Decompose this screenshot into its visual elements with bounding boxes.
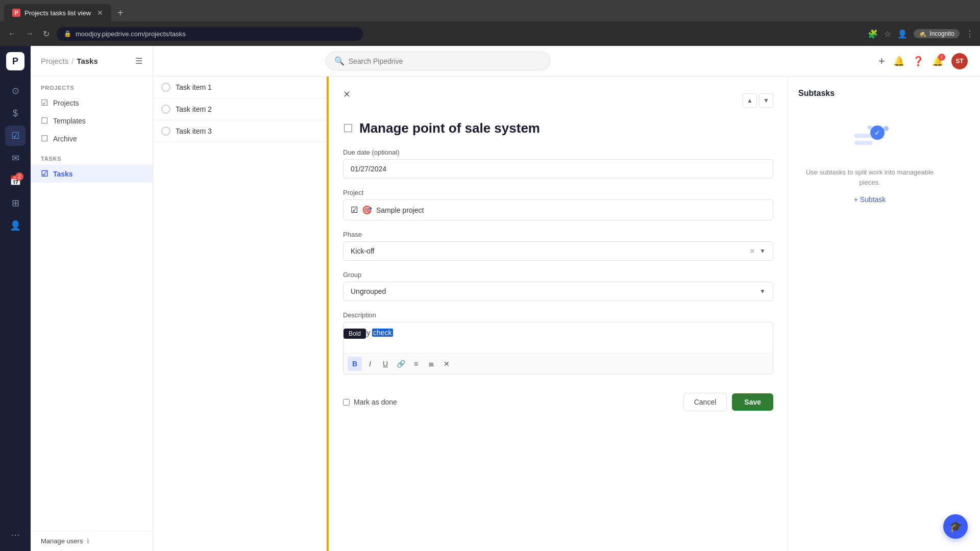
- sidebar-icon-contacts[interactable]: 👤: [5, 215, 26, 236]
- project-emoji-icon: 🎯: [362, 205, 372, 215]
- mark-done-checkbox[interactable]: [343, 399, 350, 406]
- lock-icon: 🔒: [64, 30, 71, 37]
- menu-icon[interactable]: ⋮: [966, 29, 974, 39]
- task-list-text-2: Task item 2: [176, 105, 212, 113]
- left-nav-header: Projects / Tasks ☰: [31, 46, 153, 77]
- project-value: Sample project: [376, 206, 424, 214]
- due-date-label: Due date (optional): [343, 148, 773, 156]
- footer-actions: Cancel Save: [683, 393, 773, 411]
- sidebar-item-tasks[interactable]: ☑ Tasks: [31, 165, 153, 183]
- active-tab[interactable]: P Projects tasks list view ✕: [4, 4, 111, 21]
- bullet-list-button[interactable]: ≡: [409, 357, 423, 371]
- sidebar-icon-reports[interactable]: ⊞: [5, 193, 26, 213]
- browser-tabs: P Projects tasks list view ✕ +: [0, 0, 980, 21]
- hamburger-menu[interactable]: ☰: [135, 56, 142, 66]
- bold-button[interactable]: B: [348, 357, 362, 371]
- manage-users-label: Manage users: [41, 537, 83, 545]
- new-tab-button[interactable]: +: [113, 7, 128, 19]
- help-icon[interactable]: ❓: [913, 56, 924, 67]
- next-task-button[interactable]: ▼: [759, 93, 773, 108]
- manage-users-link[interactable]: Manage users ℹ: [31, 531, 153, 551]
- phase-select[interactable]: Kick-off ✕ ▼: [343, 241, 773, 261]
- due-date-input[interactable]: [343, 159, 773, 179]
- ordered-list-button[interactable]: ≣: [424, 357, 438, 371]
- tasks-nav-label: Tasks: [53, 170, 73, 178]
- sidebar-icon-more[interactable]: ⋯: [5, 524, 26, 545]
- task-title-icon: ☐: [343, 122, 353, 135]
- extensions-icon[interactable]: 🧩: [868, 29, 878, 39]
- clear-format-button[interactable]: ✕: [439, 357, 454, 371]
- subtasks-svg: ✓: [844, 118, 895, 159]
- incognito-badge: 🕵 Incognito: [914, 29, 960, 38]
- italic-button[interactable]: I: [363, 357, 377, 371]
- subtasks-illustration: ✓: [844, 118, 895, 159]
- left-nav: Projects / Tasks ☰ PROJECTS ☑ Projects ☐…: [31, 46, 153, 551]
- refresh-button[interactable]: ↻: [41, 27, 52, 41]
- cancel-button[interactable]: Cancel: [683, 393, 727, 411]
- profile-icon[interactable]: 👤: [897, 29, 908, 39]
- project-field: Project ☑ 🎯 Sample project: [343, 189, 773, 220]
- sidebar-item-templates[interactable]: ☐ Templates: [31, 112, 153, 130]
- add-button[interactable]: +: [878, 55, 885, 68]
- description-bold-text: check: [372, 329, 393, 337]
- list-item[interactable]: Task item 2: [153, 98, 326, 120]
- sidebar-icon-mail[interactable]: ✉: [5, 148, 26, 168]
- phase-clear-icon[interactable]: ✕: [749, 247, 755, 255]
- phase-arrow-icon: ▼: [760, 247, 766, 255]
- save-button[interactable]: Save: [732, 393, 773, 411]
- templates-nav-icon: ☐: [41, 116, 48, 126]
- task-radio-2[interactable]: [161, 105, 170, 114]
- app-logo[interactable]: P: [6, 52, 24, 70]
- phase-select-actions: ✕ ▼: [749, 247, 766, 255]
- phase-value: Kick-off: [351, 247, 374, 255]
- add-subtask-button[interactable]: + Subtask: [854, 195, 886, 204]
- support-button[interactable]: 🎓: [943, 514, 968, 539]
- bold-tooltip: Bold: [344, 329, 366, 339]
- sidebar-icon-home[interactable]: ⊙: [5, 81, 26, 101]
- url-text: moodjoy.pipedrive.com/projects/tasks: [76, 30, 186, 38]
- support-icon: 🎓: [949, 520, 962, 533]
- svg-text:✓: ✓: [874, 129, 880, 137]
- address-bar[interactable]: 🔒 moodjoy.pipedrive.com/projects/tasks: [57, 27, 363, 41]
- forward-button[interactable]: →: [23, 27, 36, 40]
- bookmark-icon[interactable]: ☆: [884, 29, 891, 39]
- underline-button[interactable]: U: [378, 357, 393, 371]
- description-box: Kindly check Bold B I U 🔗 ≡ ≣ ✕: [343, 322, 773, 374]
- breadcrumb-parent[interactable]: Projects: [41, 57, 68, 65]
- browser-nav-actions: 🧩 ☆ 👤 🕵 Incognito ⋮: [868, 29, 974, 39]
- search-bar[interactable]: 🔍: [326, 52, 550, 70]
- project-input[interactable]: ☑ 🎯 Sample project: [343, 199, 773, 220]
- list-item[interactable]: Task item 1: [153, 77, 326, 98]
- search-input[interactable]: [349, 57, 542, 65]
- subtasks-panel: Subtasks ✓: [788, 77, 951, 551]
- task-radio-1[interactable]: [161, 83, 170, 92]
- group-select[interactable]: Ungrouped ▼: [343, 282, 773, 301]
- notifications-icon[interactable]: 🔔: [893, 56, 904, 67]
- sidebar-icon-projects[interactable]: ☑: [5, 126, 26, 146]
- group-field: Group Ungrouped ▼: [343, 271, 773, 301]
- group-label: Group: [343, 271, 773, 279]
- breadcrumb: Projects / Tasks: [41, 57, 98, 65]
- task-list-text-3: Task item 3: [176, 127, 212, 135]
- projects-nav-label: Projects: [53, 99, 79, 107]
- user-avatar[interactable]: ST: [951, 53, 968, 69]
- info-icon: ℹ: [87, 537, 89, 545]
- group-value: Ungrouped: [351, 287, 386, 295]
- list-item[interactable]: Task item 3: [153, 120, 326, 142]
- sidebar-icon-deals[interactable]: $: [5, 103, 26, 123]
- close-task-button[interactable]: ✕: [343, 89, 351, 100]
- sidebar-item-projects[interactable]: ☑ Projects: [31, 94, 153, 112]
- task-radio-3[interactable]: [161, 127, 170, 136]
- subtasks-empty: ✓ Use subtasks to split work into manage…: [798, 108, 941, 214]
- back-button[interactable]: ←: [6, 27, 18, 40]
- task-detail: ✕ ▲ ▼ ☐ Manage point of sale system Due …: [329, 77, 980, 551]
- prev-task-button[interactable]: ▲: [743, 93, 757, 108]
- link-button[interactable]: 🔗: [394, 357, 408, 371]
- archive-nav-label: Archive: [53, 135, 77, 143]
- sidebar-icon-activities[interactable]: 📅 2: [5, 170, 26, 191]
- bell-icon[interactable]: 🔔 !: [932, 56, 943, 67]
- description-content[interactable]: Kindly check Bold: [344, 322, 773, 353]
- tab-close-btn[interactable]: ✕: [97, 9, 103, 17]
- sidebar-item-archive[interactable]: ☐ Archive: [31, 130, 153, 147]
- phase-field: Phase Kick-off ✕ ▼: [343, 231, 773, 261]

____

• **Task requirements**: Return every entry word for word, minus the pictures.

• **Exercise answer**:
Decompose this screenshot into its visual elements with bounding boxes.
- sidebar-icon-contacts[interactable]: 👤: [5, 215, 26, 236]
- project-emoji-icon: 🎯: [362, 205, 372, 215]
- mark-done-checkbox[interactable]: [343, 399, 350, 406]
- lock-icon: 🔒: [64, 30, 71, 37]
- menu-icon[interactable]: ⋮: [966, 29, 974, 39]
- task-list-text-2: Task item 2: [176, 105, 212, 113]
- left-nav-header: Projects / Tasks ☰: [31, 46, 153, 77]
- project-value: Sample project: [376, 206, 424, 214]
- due-date-label: Due date (optional): [343, 148, 773, 156]
- footer-actions: Cancel Save: [683, 393, 773, 411]
- sidebar-item-tasks[interactable]: ☑ Tasks: [31, 165, 153, 183]
- active-tab[interactable]: P Projects tasks list view ✕: [4, 4, 111, 21]
- bullet-list-button[interactable]: ≡: [409, 357, 423, 371]
- sidebar-icon-reports[interactable]: ⊞: [5, 193, 26, 213]
- browser-tabs: P Projects tasks list view ✕ +: [0, 0, 980, 21]
- hamburger-menu[interactable]: ☰: [135, 56, 142, 66]
- bold-button[interactable]: B: [348, 357, 362, 371]
- manage-users-label: Manage users: [41, 537, 83, 545]
- new-tab-button[interactable]: +: [113, 7, 128, 19]
- help-icon[interactable]: ❓: [913, 56, 924, 67]
- next-task-button[interactable]: ▼: [759, 93, 773, 108]
- manage-users-link[interactable]: Manage users ℹ: [31, 531, 153, 551]
- phase-select[interactable]: Kick-off ✕ ▼: [343, 241, 773, 261]
- due-date-input[interactable]: [343, 159, 773, 179]
- ordered-list-button[interactable]: ≣: [424, 357, 438, 371]
- tasks-nav-label: Tasks: [53, 170, 73, 178]
- sidebar-icon-more[interactable]: ⋯: [5, 524, 26, 545]
- task-title-icon: ☐: [343, 122, 353, 135]
- extensions-icon[interactable]: 🧩: [868, 29, 878, 39]
- clear-format-button[interactable]: ✕: [439, 357, 454, 371]
- subtasks-svg: ✓: [844, 118, 895, 159]
- incognito-badge: 🕵 Incognito: [914, 29, 960, 38]
- italic-button[interactable]: I: [363, 357, 377, 371]
- subtasks-illustration: ✓: [844, 118, 895, 159]
- left-nav: Projects / Tasks ☰ PROJECTS ☑ Projects ☐…: [31, 46, 153, 551]
- refresh-button[interactable]: ↻: [41, 27, 52, 41]
- cancel-button[interactable]: Cancel: [683, 393, 727, 411]
- profile-icon[interactable]: 👤: [897, 29, 908, 39]
- project-field: Project ☑ 🎯 Sample project: [343, 189, 773, 220]
- sidebar-item-templates[interactable]: ☐ Templates: [31, 112, 153, 130]
- add-button[interactable]: +: [878, 55, 885, 68]
- description-bold-text: check: [372, 329, 393, 337]
- list-item[interactable]: Task item 2: [153, 98, 326, 120]
- sidebar-icon-mail[interactable]: ✉: [5, 148, 26, 168]
- phase-clear-icon[interactable]: ✕: [749, 247, 755, 255]
- phase-arrow-icon: ▼: [760, 247, 766, 255]
- save-button[interactable]: Save: [732, 393, 773, 411]
- templates-nav-icon: ☐: [41, 116, 48, 126]
- task-radio-2[interactable]: [161, 105, 170, 114]
- app-logo[interactable]: P: [6, 52, 24, 70]
- phase-select-actions: ✕ ▼: [749, 247, 766, 255]
- phase-value: Kick-off: [351, 247, 374, 255]
- add-subtask-button[interactable]: + Subtask: [854, 195, 886, 204]
- support-button[interactable]: 🎓: [943, 514, 968, 539]
- bold-tooltip: Bold: [344, 329, 366, 339]
- sidebar-icon-home[interactable]: ⊙: [5, 81, 26, 101]
- url-text: moodjoy.pipedrive.com/projects/tasks: [76, 30, 186, 38]
- support-icon: 🎓: [949, 520, 962, 533]
- svg-text:✓: ✓: [874, 129, 880, 137]
- address-bar[interactable]: 🔒 moodjoy.pipedrive.com/projects/tasks: [57, 27, 363, 41]
- forward-button[interactable]: →: [23, 27, 36, 40]
- bookmark-icon[interactable]: ☆: [884, 29, 891, 39]
- underline-button[interactable]: U: [378, 357, 393, 371]
- description-box: Kindly check Bold B I U 🔗 ≡ ≣ ✕: [343, 322, 773, 374]
- breadcrumb-parent[interactable]: Projects: [41, 57, 68, 65]
- browser-nav-actions: 🧩 ☆ 👤 🕵 Incognito ⋮: [868, 29, 974, 39]
- search-bar[interactable]: 🔍: [326, 52, 550, 70]
- project-input[interactable]: ☑ 🎯 Sample project: [343, 199, 773, 220]
- list-item[interactable]: Task item 1: [153, 77, 326, 98]
- search-input[interactable]: [349, 57, 542, 65]
- subtasks-panel: Subtasks ✓: [788, 77, 951, 551]
- task-radio-1[interactable]: [161, 83, 170, 92]
- group-select[interactable]: Ungrouped ▼: [343, 282, 773, 301]
- notifications-icon[interactable]: 🔔: [893, 56, 904, 67]
- sidebar-icon-projects[interactable]: ☑: [5, 126, 26, 146]
- group-field: Group Ungrouped ▼: [343, 271, 773, 301]
- group-label: Group: [343, 271, 773, 279]
- breadcrumb: Projects / Tasks: [41, 57, 98, 65]
- task-list-text-3: Task item 3: [176, 127, 212, 135]
- projects-nav-label: Projects: [53, 99, 79, 107]
- user-avatar[interactable]: ST: [951, 53, 968, 69]
- info-icon: ℹ: [87, 537, 89, 545]
- group-value: Ungrouped: [351, 287, 386, 295]
- list-item[interactable]: Task item 3: [153, 120, 326, 142]
- sidebar-icon-deals[interactable]: $: [5, 103, 26, 123]
- close-task-button[interactable]: ✕: [343, 89, 351, 100]
- sidebar-item-projects[interactable]: ☑ Projects: [31, 94, 153, 112]
- task-radio-3[interactable]: [161, 127, 170, 136]
- subtasks-empty: ✓ Use subtasks to split work into manage…: [798, 108, 941, 214]
- back-button[interactable]: ←: [6, 27, 18, 40]
- task-detail: ✕ ▲ ▼ ☐ Manage point of sale system Due …: [329, 77, 980, 551]
- prev-task-button[interactable]: ▲: [743, 93, 757, 108]
- link-button[interactable]: 🔗: [394, 357, 408, 371]
- archive-nav-label: Archive: [53, 135, 77, 143]
- sidebar-icon-activities[interactable]: 📅 2: [5, 170, 26, 191]
- bell-icon[interactable]: 🔔 !: [932, 56, 943, 67]
- description-content[interactable]: Kindly check Bold: [344, 322, 773, 353]
- tab-close-btn[interactable]: ✕: [97, 9, 103, 17]
- sidebar-item-archive[interactable]: ☐ Archive: [31, 130, 153, 147]
- phase-field: Phase Kick-off ✕ ▼: [343, 231, 773, 261]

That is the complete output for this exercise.